→ DIRECTIONS FOR THIS TASK
Transcribe, word for word, the line containing "48 (430, 991)" and each line following it through the end of the listing below. Omit all other lines.

● ● ● ● ●

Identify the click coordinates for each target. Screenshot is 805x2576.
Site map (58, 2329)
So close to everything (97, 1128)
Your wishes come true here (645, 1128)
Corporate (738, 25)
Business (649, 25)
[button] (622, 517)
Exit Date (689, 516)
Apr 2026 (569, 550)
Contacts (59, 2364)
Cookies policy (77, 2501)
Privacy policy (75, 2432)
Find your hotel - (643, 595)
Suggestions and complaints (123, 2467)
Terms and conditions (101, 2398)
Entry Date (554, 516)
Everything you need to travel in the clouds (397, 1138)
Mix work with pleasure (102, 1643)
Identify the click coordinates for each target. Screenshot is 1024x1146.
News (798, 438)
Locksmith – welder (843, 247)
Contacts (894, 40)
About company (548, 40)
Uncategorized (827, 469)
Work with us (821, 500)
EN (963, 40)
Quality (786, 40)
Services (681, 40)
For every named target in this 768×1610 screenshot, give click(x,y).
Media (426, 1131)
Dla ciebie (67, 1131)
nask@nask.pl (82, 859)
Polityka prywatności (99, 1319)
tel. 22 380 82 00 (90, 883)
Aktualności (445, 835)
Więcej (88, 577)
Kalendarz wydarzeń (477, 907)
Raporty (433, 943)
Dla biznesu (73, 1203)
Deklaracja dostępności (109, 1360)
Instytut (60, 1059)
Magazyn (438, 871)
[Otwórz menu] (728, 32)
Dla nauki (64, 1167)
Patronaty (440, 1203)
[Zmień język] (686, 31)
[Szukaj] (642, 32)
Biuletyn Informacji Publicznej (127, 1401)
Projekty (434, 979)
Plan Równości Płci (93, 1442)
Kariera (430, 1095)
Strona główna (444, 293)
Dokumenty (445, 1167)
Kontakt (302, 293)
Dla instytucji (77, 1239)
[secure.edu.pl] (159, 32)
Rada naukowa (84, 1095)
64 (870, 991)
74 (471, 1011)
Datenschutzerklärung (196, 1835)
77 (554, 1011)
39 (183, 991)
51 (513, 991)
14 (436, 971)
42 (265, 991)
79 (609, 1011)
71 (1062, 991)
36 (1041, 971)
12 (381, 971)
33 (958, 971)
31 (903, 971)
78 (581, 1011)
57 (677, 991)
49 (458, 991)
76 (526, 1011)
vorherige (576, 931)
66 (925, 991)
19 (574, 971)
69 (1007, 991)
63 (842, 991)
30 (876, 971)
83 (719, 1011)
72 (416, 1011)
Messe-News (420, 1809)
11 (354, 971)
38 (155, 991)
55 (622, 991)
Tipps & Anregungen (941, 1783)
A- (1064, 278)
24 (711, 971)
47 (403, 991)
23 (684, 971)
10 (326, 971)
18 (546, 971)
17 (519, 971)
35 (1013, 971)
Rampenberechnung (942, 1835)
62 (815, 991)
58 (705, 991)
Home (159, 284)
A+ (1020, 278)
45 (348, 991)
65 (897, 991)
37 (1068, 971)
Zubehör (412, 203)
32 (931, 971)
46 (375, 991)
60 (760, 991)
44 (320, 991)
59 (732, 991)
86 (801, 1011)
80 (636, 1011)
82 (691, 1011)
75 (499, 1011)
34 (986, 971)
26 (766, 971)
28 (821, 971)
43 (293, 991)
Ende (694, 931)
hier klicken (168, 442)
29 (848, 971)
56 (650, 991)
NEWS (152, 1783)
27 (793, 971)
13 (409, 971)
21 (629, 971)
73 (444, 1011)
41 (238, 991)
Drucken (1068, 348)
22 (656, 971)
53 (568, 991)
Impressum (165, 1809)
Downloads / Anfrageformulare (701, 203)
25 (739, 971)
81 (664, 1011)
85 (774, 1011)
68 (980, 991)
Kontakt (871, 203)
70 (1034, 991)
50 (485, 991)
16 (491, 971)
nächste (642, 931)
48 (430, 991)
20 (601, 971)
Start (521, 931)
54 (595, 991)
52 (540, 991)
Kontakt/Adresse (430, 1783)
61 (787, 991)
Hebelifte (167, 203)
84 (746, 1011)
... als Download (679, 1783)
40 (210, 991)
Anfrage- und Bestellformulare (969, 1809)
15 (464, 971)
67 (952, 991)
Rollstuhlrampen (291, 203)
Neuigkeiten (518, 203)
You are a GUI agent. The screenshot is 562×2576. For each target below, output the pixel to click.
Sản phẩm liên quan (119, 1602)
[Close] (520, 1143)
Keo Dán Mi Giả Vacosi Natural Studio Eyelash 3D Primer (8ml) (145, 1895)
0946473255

● ● ● ● ●

→ TASK RESULT
48 (430, 991)
20 (601, 971)
Start (521, 931)
54 (595, 991)
52 (540, 991)
Kontakt/Adresse (430, 1783)
61 (787, 991)
Hebelifte (167, 203)
84 (746, 1011)
... als Download (679, 1783)
40 (210, 991)
Anfrage- und Bestellformulare (969, 1809)
15 (464, 971)
67 (952, 991)
Rollstuhlrampen (291, 203)
Neuigkeiten (518, 203)
You are a GUI agent. The screenshot is 562×2576. For each target below, output the pixel to click.
Sản phẩm liên quan (119, 1602)
[Close] (520, 1143)
Keo Dán Mi Giả Vacosi Natural Studio Eyelash 3D Primer (8ml) (145, 1895)
0946473255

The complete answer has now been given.